Bertram clearly upholds the cultural equation of women with nullity. Indeed, he positions himself as the self-actualizing hero for whom women represent the treacherous sirens’ lure to feminized oblivion, transferring “lack” to men by afflicting them with an enslaving desire that arrests their pursuit of worldly power and sufficiency. Certainly Parolles figures women as dangerous emasculators, urging Bertram to “steal away” to the wars (2.1.34) and escape the unmanly bondage of marriage:
He wears his honor in a box unseen
That hugs his kicky-wicky here at home,
Spending his manly marrow in her arms
Which should sustain the bound and high curvet
Of Mars’s fiery steed.
(2.3.295–99)
War, Parolles seems to say, offers a more manly sort of riding than marital sex. Whereas a man “sustains” masculine essence (“manly marrow”) atop a horse in war, he “spends” it embracing a “kicky-wicky” in marriage. In such a context, the “box unseen” that conceals masculine “honor” becomes virtually synonymous with the receptacle into which a man “spends” his essence, allowing Parolles to negate crudely the female space whose generative powers Helen had celebrated.

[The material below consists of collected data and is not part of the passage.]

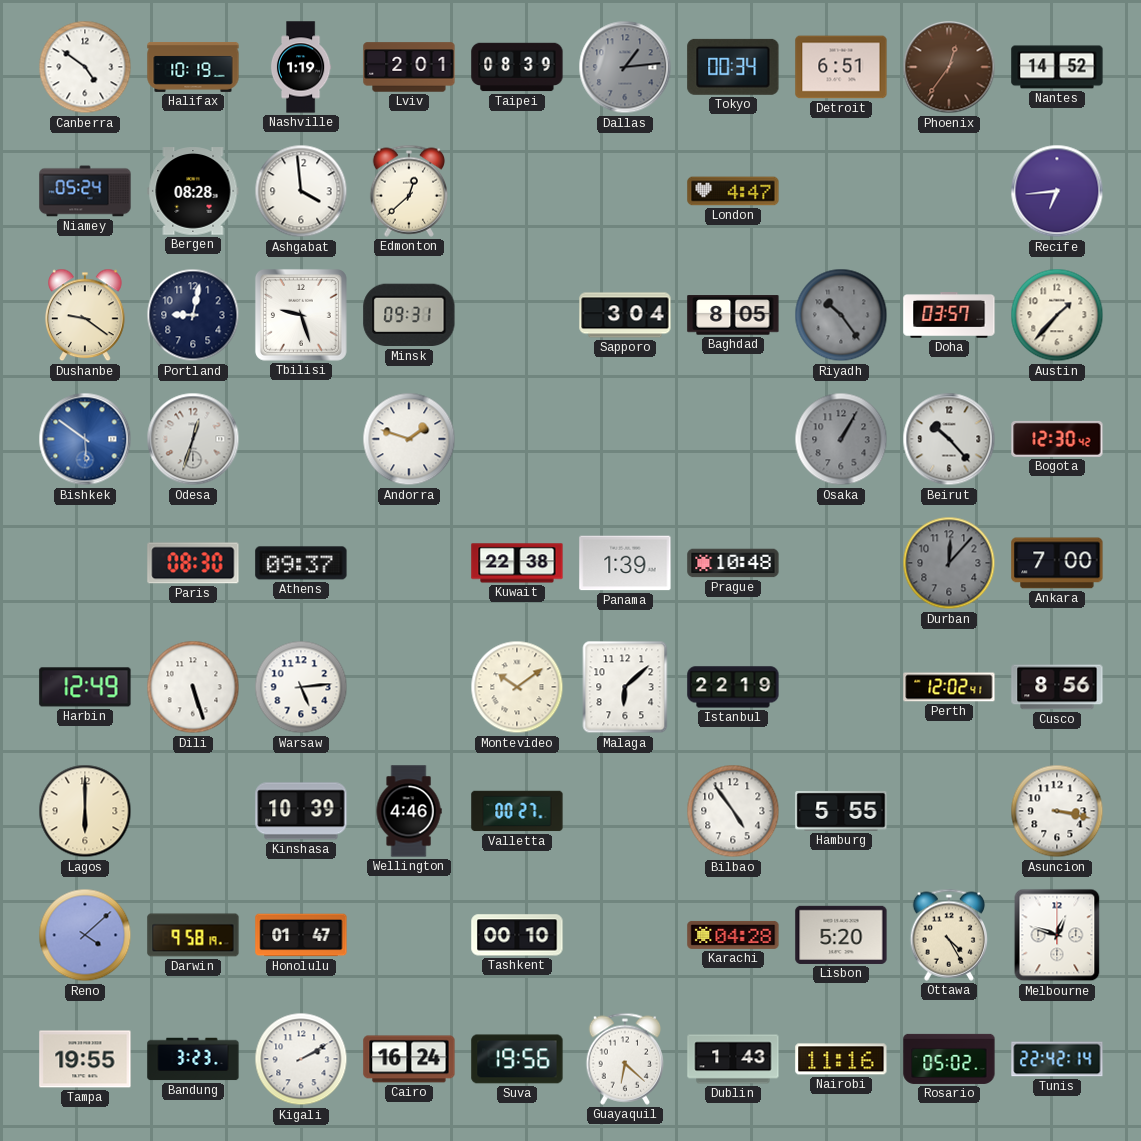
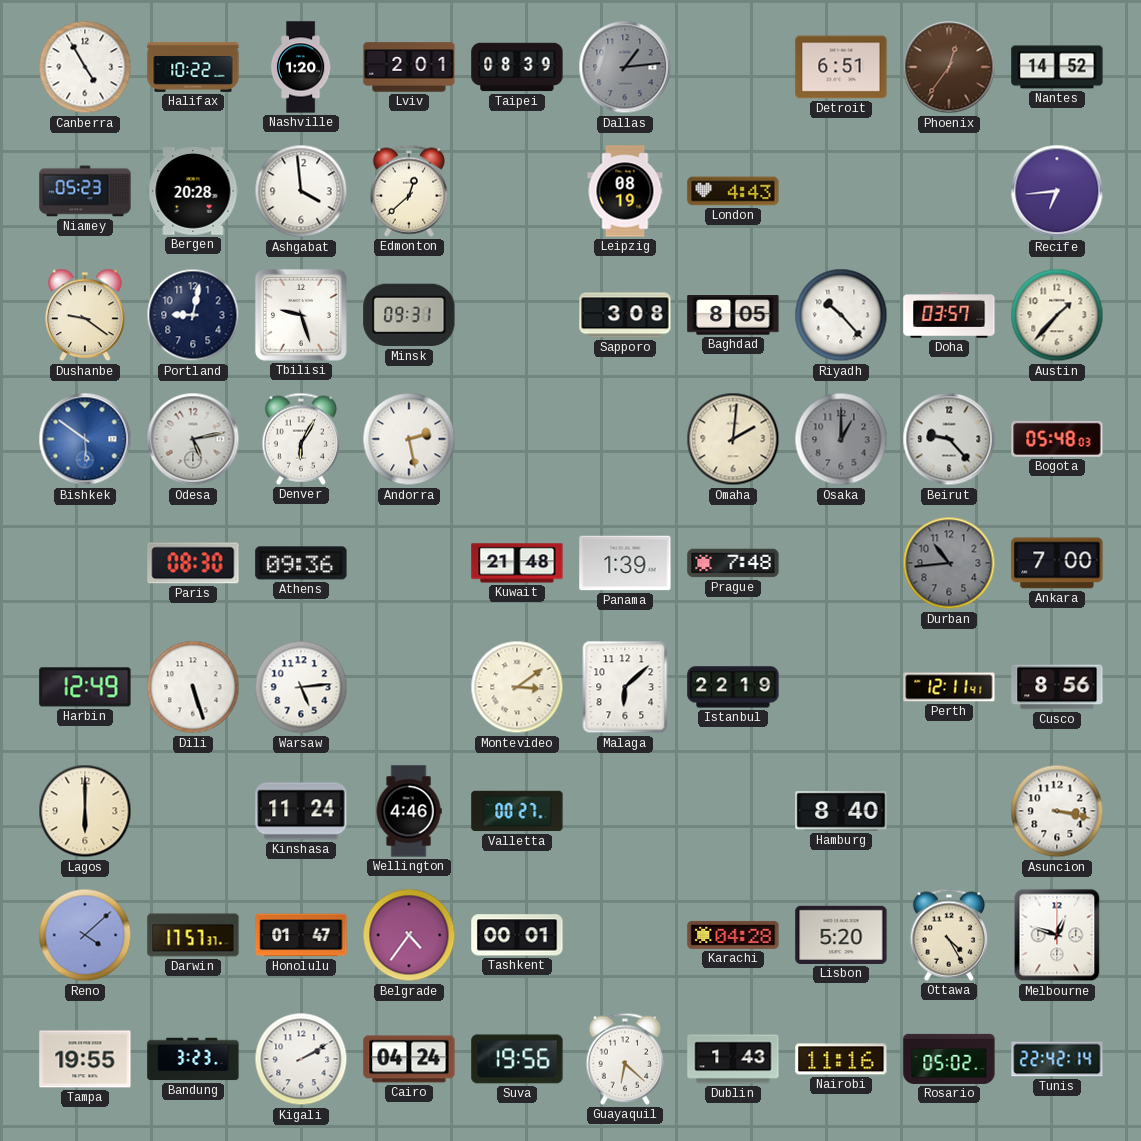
Canberra: 4:51 -> 4:55
Halifax: 10:19 -> 10:22
Nashville: 1:19 -> 1:20
Tokyo: 00:34 -> none
Niamey: 05:24 -> 05:23
Bergen: 08:28 -> 20:28
Leipzig: none -> 08:19
London: 4:47 -> 4:43
Sapporo: 3:04 -> 3:08
Riyadh: 10:24 -> 10:23
Riyadh dial: grey -> white
Odesa: 12:33 -> 5:13
Denver: none -> 6:05
Andorra: 1:48 -> 2:28
Omaha: none -> 2:01
Osaka: 1:05 -> 1:00
Beirut: 10:23 -> 9:23
Bogota: 12:30 -> 05:48
Athens: 09:37 -> 09:36
Kuwait: 22:38 -> 21:48
Prague: 10:48 -> 7:48
Durban: 12:07 -> 10:44
Montevideo: 10:09 -> 3:09
Perth: 12:02 -> 12:11
Kinshasa: 10:39 -> 11:24
Bilbao: 4:54 -> none
Hamburg: 5:55 -> 8:40
Darwin: 9:58 -> 17:57
Belgrade: none -> 4:36
Tashkent: 00:10 -> 00:01
Cairo: 16:24 -> 04:24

Bertram effectively imprisons Helen in the land of “not” when annulling his marriage to her: “I have wedded her, not bedded her,” he informs his mother, “and sworn to make the ‘not’ eternal” (3.2.20–22). He tries to “make the ‘not’ eternal” by imposing a seemingly impossible set of conditions for Helen’s becoming his wife: once she has secured his ancestral ring, he tells her, and shown him a child he has begotten, “then call me husband. But in such a ‘then’ I write a ‘never’ ” (60–62)—a proclamation that does indeed afflict Helen with an “eternal” not.4
Helen accedes all too readily to Bertram s negation, not only renouncing her desire but undertaking a pilgrimage for the sake of expiating it. She effectively colludes in her own erasure, refashioning herself as a guilt-ridden bad girl bent on disowning her “ambitious love” (3.4.5), an alteration which so enhances her status as good girl that the Countess is moved to compare her to the Virgin Mary (27–31). Helen seems intent on melding permanently with the self-nullifying “femininity” she has hitherto only fitfully performed.

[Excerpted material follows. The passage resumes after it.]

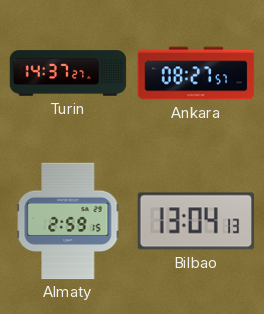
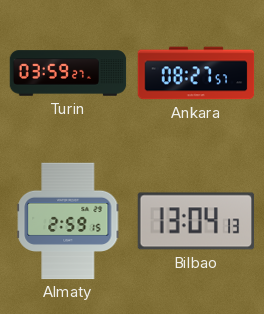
Turin: 14:37 -> 03:59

Similarly, at the same point in the play, Bertram seems fixed on instantiating the image of fabulous warrior that Parolles has heretofore only projected. Bertram flourishes in the Florentine wars, garnering the military glory he coveted by ascending to the position of “general of our horse,” dedicating himself to the war-god Mars (“Make me but like my thoughts, and I shall prove / A lover of thy drum, hater of love” [3.3.13–14]). He appears to actualize what Parolles can only simulate, enacting masculine potency more plausibly than the beribboned impostor could ever hope to.
But to the extent that cultural icons (“good girl,” “fabulous warrior”) can never be fully inhabited or authenticated, Bertram and Helen are also impostors: trading the complexity of self-formation for the simplicity of performance, extinguishing those aspects of themselves at odds with received myths of masculine power and feminine lack, becoming not so much icons as reductive caricatures—the chest-thumping warrior and the sexless madonna.

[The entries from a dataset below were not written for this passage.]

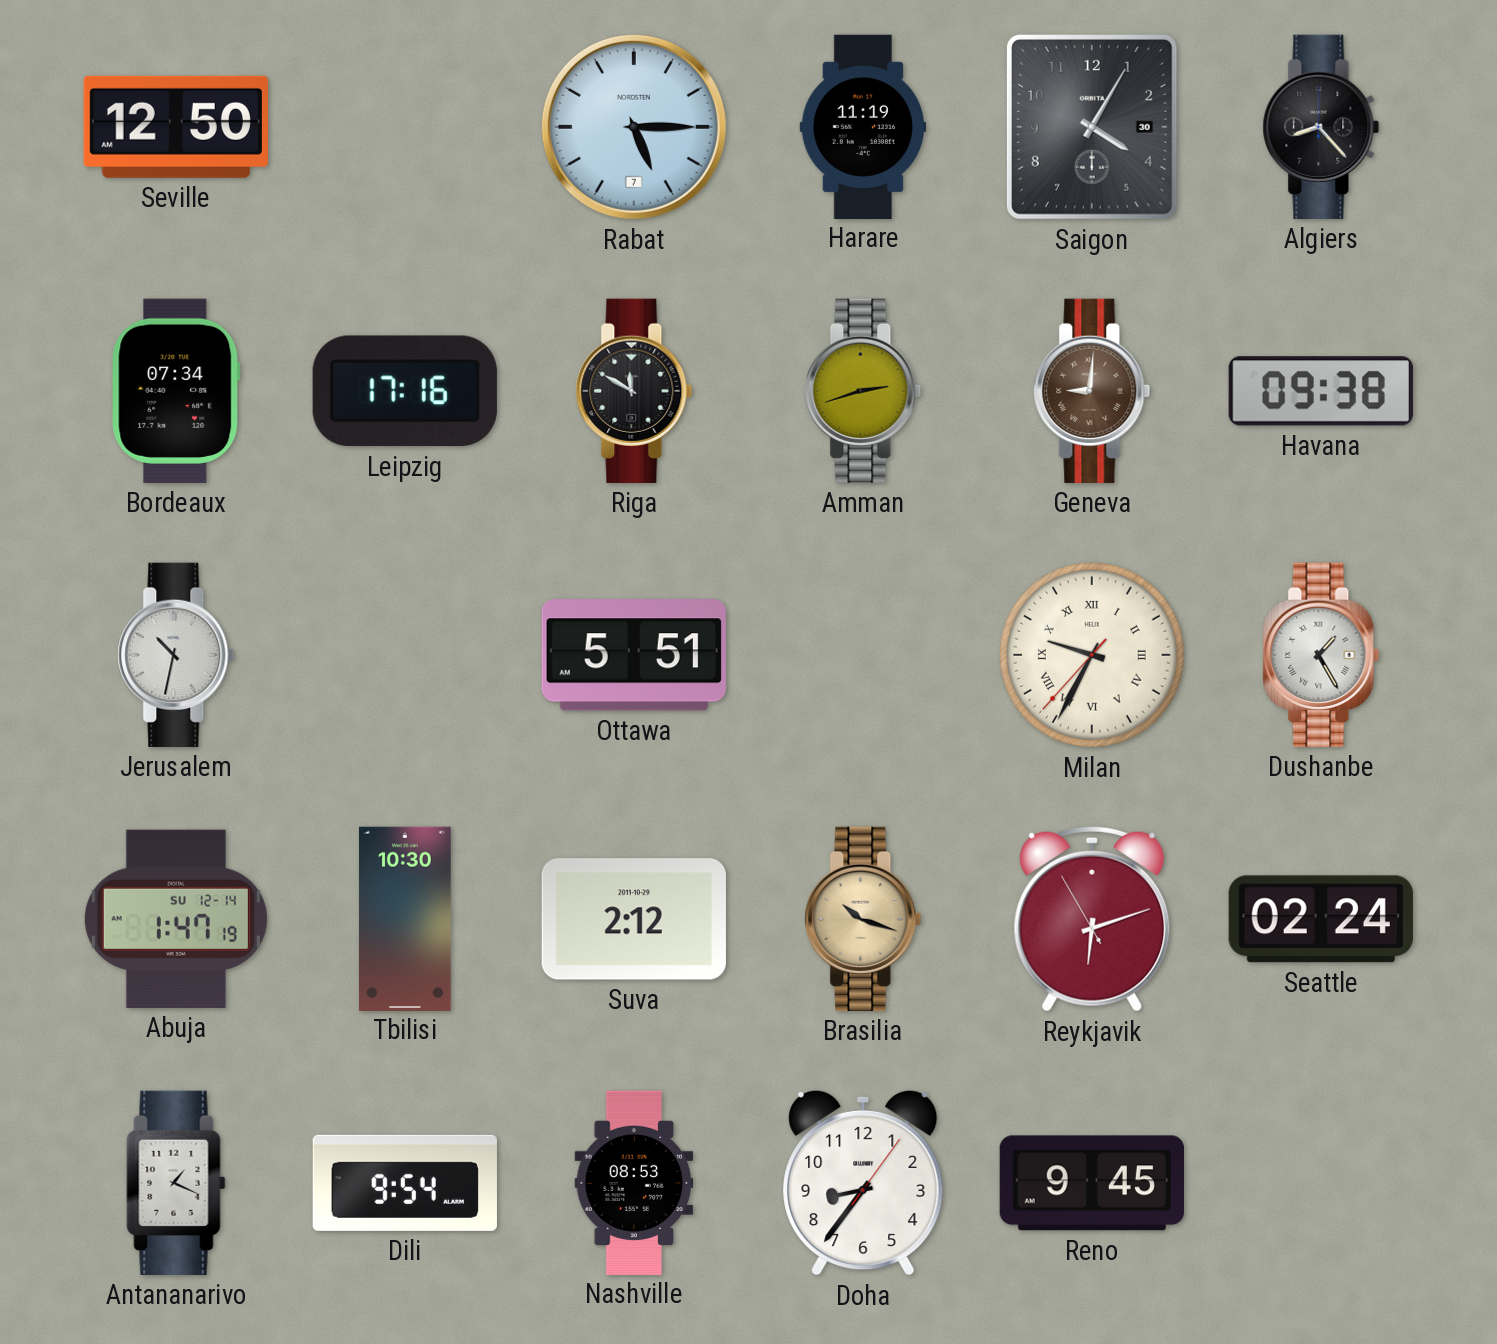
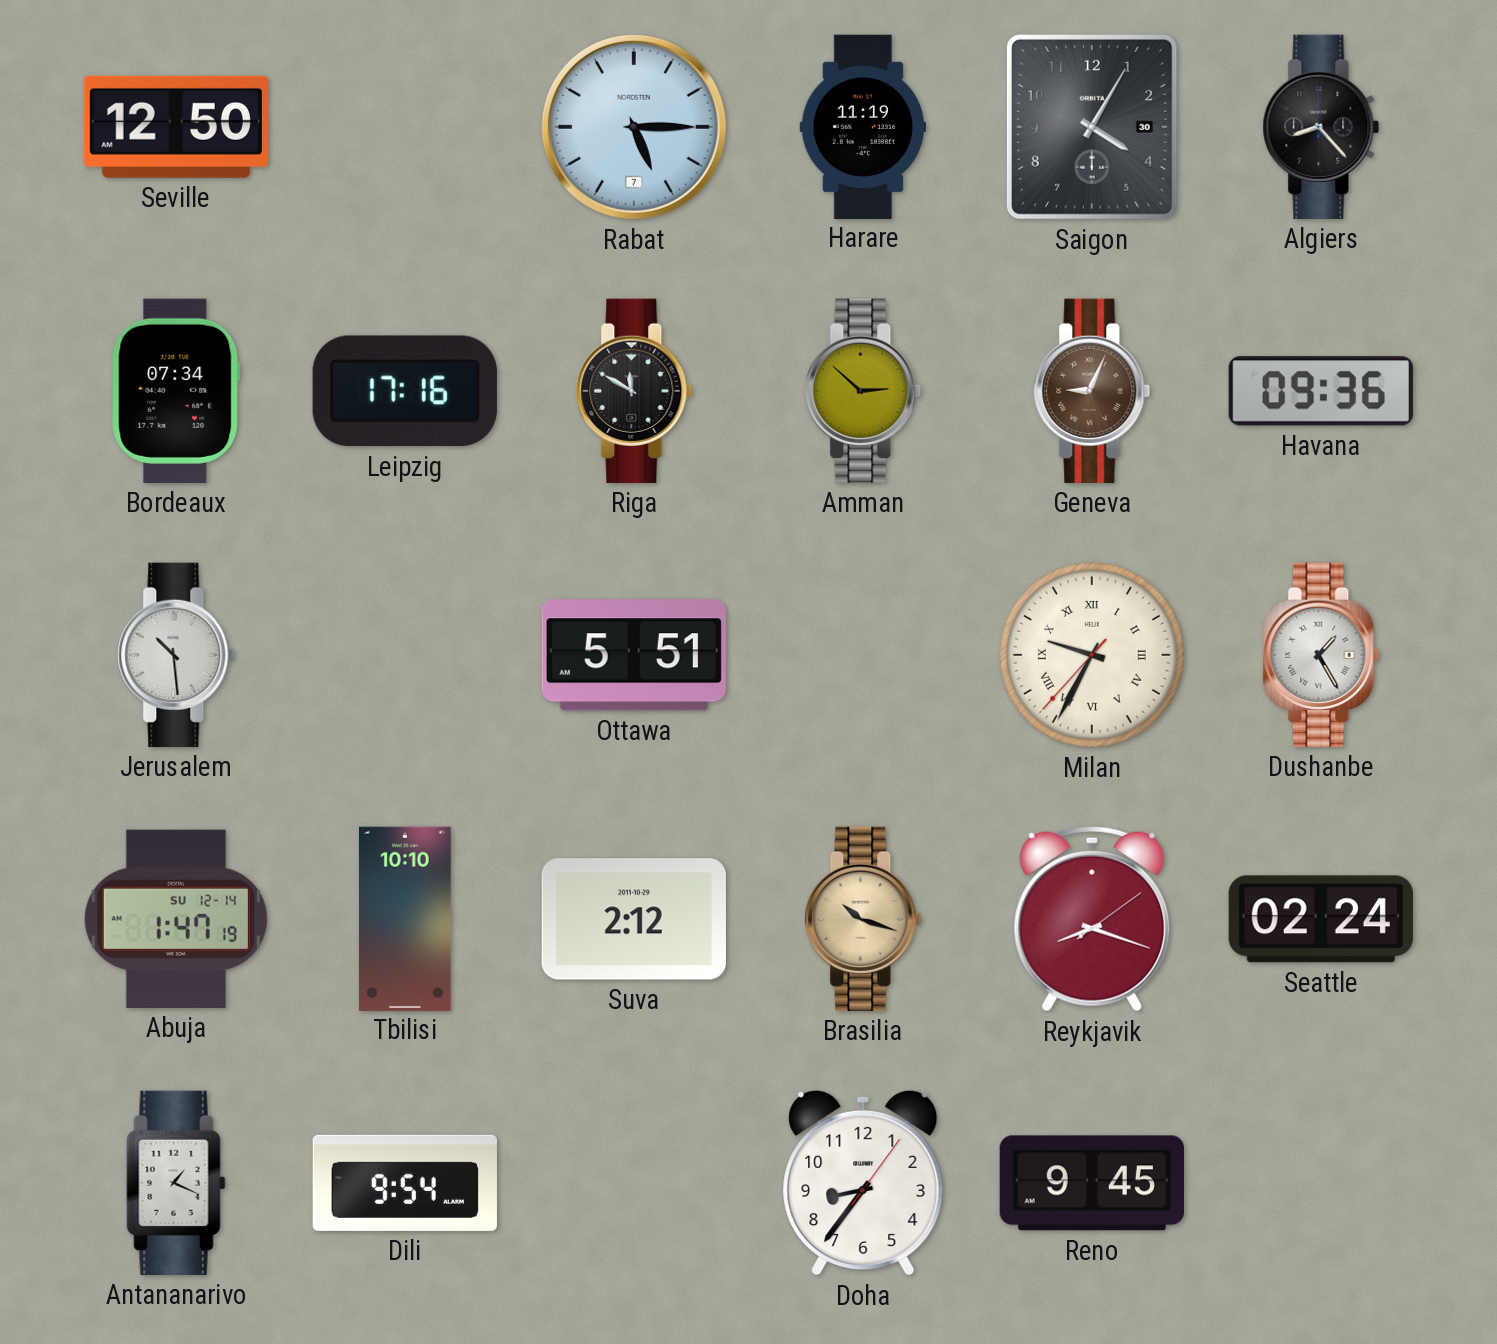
Amman: 2:42 -> 2:52
Geneva: 9:01 -> 9:04
Havana: 09:38 -> 09:36
Jerusalem: 10:32 -> 10:29
Tbilisi: 10:30 -> 10:10
Reykjavik: 6:11 -> 8:18
Nashville: 08:53 -> none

That Helen is only posing seems evident from the speed with which she ends the pilgrimage when opportunity affords her a second chance to win Bertram. In one sense, she trades the role of madonna for that of whore, anonymously supplying a body compliant with Bertram’s ecstatically impersonal love-making, desperately aiming to meld with the image of desirability that Bertram projects to (the absent) Diana. Yet the bed trick releases and affirms Helen’s sexuality as much as it conceals and degrades it. Though, from one angle, she functions as a disposable receptacle—a “box unseen”—for Bertram’s essentially autoerotic exercise, from another she functions as a dominant sexual agent, transforming him through trickery into a body compliant with her own desire.
One key indicator of Helen’s dominance is the time frame she imposes on Bertram: “When you have conquered my yet maiden bed,” Diana says on Helen’s behalf, “Remain there but an hour, nor speak to me” (4.2.69–70). Helen phrases this command as a restriction, as though prohibiting Bertram from staying all night (an intention we might hesitate to ascribe to him), ostensibly because the morning light would discover her imposture. Still, if avoiding detection were her sole concern, she would presumably ask him to depart as soon as he had “conquered [her] bed” rather than an hour later. The same holds true if she were concerned only to satisfy Bertram’s impossible conditions by having sex with him. So what is the point of this postcoital hour, of these lines that have absolutely no bearing on the plot?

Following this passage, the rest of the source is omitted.